数珠

「見出しをチェーンにしようと思ったけれど、二字熟語シリーズだからね、」
先日の日記 "定義 (id:Tommy1:20050509)" で、入力と出力を厳密に定義するべきだと書いた。しかし、「ウォーターフォール開発がうまく行かないから反復型開発が出てきた訳で、基本設計の入力と出力を厳密に定義することなんて、できないか、非効率だ。」…と反論があるかなぁ…などと思うのであるが…。まあ、そのあたりについて、もう少し細かい話を補足しておきたいと思った。

"定義" の話は全体の仕様を決定するか、しないかには関係しないことで、開発時に行う一つ一つの作業を対象としている。だから、ウォーターフォールかインクリメンタルかイテレーティブか…といったことには関係しない。

仮に仕様を細切れにして実現してゆくインクリメンタルな開発を行うとする。その仕様は仮決めでもぜんぜんかまわない。けれど「エコエコアザラク~」と呪文を唱えたらチン! とアプリケーションができ上がるはずなどなく、順を追って作業を進めてゆくことは避けられない。話題にしているのはその作業のこと。こいつの入力と出力が厳密でなければならないと主張している訳だ。

例えば、ユースケース記述を静的分析してクラス図を作成するのを第一段階とする。入力はユースケース記述、出力はクラス図で、どうなったら作業が完了するのかが作業に入る前に明確でなければならない。"完了したら終わり" ではダメだ。属性、型、操作、引数、可視性なんかの記述をするか、しないか。ユースケース記述の内容をすべて網羅するのか? それともメインフローだけ実現するのか? どうやって完了を確認するのか? そういったことを決めるのだ。どうなったら完了するのか? が大事なのだ。そもそも、静的分析だの、動的分析だの、基本設計だの、詳細設計だの…。「重要なのは名前ではない!」のだ。「表紙に題名を書くために名前があるのではない!」と声を大にして言いたい。

先の静的分析の次に、いきなり実装をするとする。この時、クラス名と関連ぐらいしか書かれていないクラス図を基にするのと、属性、型、操作、引数まで書かれているところから始めるのとでは、実装時に必要となるスキル、見る情報、作業時間はずいぶんと違う。だが、その差を気にすることなく、名前だけで予定を決めている。ユースケース記述とクラス図が合わないような状態もあるから、実際の差はもっと酷いだろう。完了の定義が曖昧だから、完了の判断にけっこう時間を費やしてしまうし、レビューもレビュワーの主観に大きく依存するから、作業時間も品質もまったく予想できない。で、どうなるか? 期日になれば見栄えを整えて、間に合ったことにしてしまうのである。

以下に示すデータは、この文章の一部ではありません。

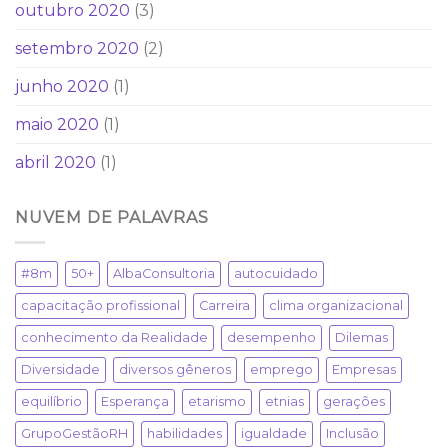
outubro 2020
(3)
setembro 2020
(2)
junho 2020
(1)
maio 2020
(1)
abril 2020
(1)
NUVEM DE PALAVRAS
#8m
50+
AlbaConsultoria
autocuidado
capacitação profissional
Carreira
clima organizacional
conhecimento da Realidade
desempenho
Dilemas
Diversidade
diversos gêneros
emprego
Empresas
equilíbrio
Esperança
etarismo
etnias
gerações
GrupoGestãoRH
habilidades
igualdade
Inclusão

犠牲になるのは内容の方だ。当然、次の工程で苦労することになるが、次の工程でも同じことが繰り返される。そして最後には誤魔化せなくなり、ついには火を吹くって寸法だ。

大事なのは期日ではなく、今、その瞬間にどう云う状態にあるのかだ。それまでの成果が信用できるのかどうかだ。そこが崩れてしまうと、納期の予想*1なんて当てにならないし、どんなものができあがるかも神のみぞ知るだ。

入力と出力を厳密に定義するのは、そんな道に踏み込まないために不可避なのだ。開発効率を上げるために、どんな改善をするにせよ、ここは絶対に手を抜いてはいけないところなのだ。

*1:予定でも予測でもないところがミソ。